◆ Given data ◆
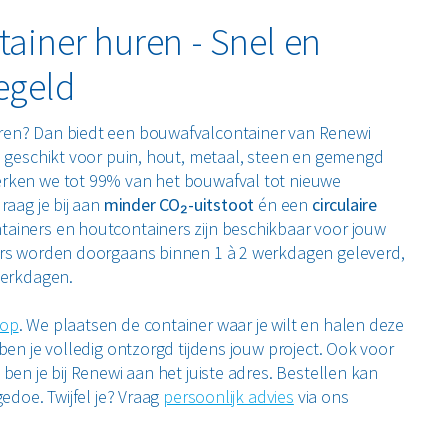
ainer huren - Snel en
egeld
ren? Dan biedt een bouwafvalcontainer van Renewi
n geschikt voor puin, hout, metaal, steen en gemengd
rken we tot 99% van het bouwafval tot nieuwe
raag je bij aan
minder CO₂-uitstoot
én een
circulaire
tainers en houtcontainers zijn beschikbaar voor jouw
ers worden doorgaans binnen 1 à 2 werkdagen geleverd,
werkdagen.
op
. We plaatsen de container waar je wilt en halen deze
ben je volledig ontzorgd tijdens jouw project. Ook voor
ben je bij Renewi aan het juiste adres. Bestellen kan
gedoe. Twijfel je? Vraag
persoonlijk advies
via ons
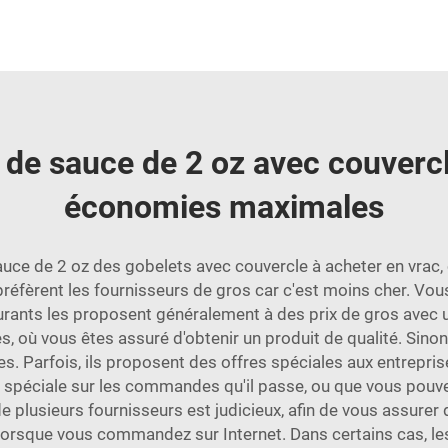
 de sauce de 2 oz avec couverc
économies maximales
auce de 2 oz
des gobelets avec couvercle à acheter en vrac, 
préfèrent les fournisseurs de gros car c'est moins cher. Vo
aurants les proposent généralement à des prix de gros avec
s, où vous êtes assuré d'obtenir un produit de qualité. Sino
s. Parfois, ils proposent des offres spéciales aux entreprise
e spéciale sur les commandes qu'il passe, ou que vous pouve
 plusieurs fournisseurs est judicieux, afin de vous assurer d
 lorsque vous commandez sur Internet. Dans certains cas, le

◆ Exercise goal ◆
Filter the entries above down to the lines that hold the word "fournisseurs", and copy those lines.

◆ Solution to this problem ◆
préfèrent les fournisseurs de gros car c'est moins cher. Vo
 plusieurs fournisseurs est judicieux, afin de vous assurer d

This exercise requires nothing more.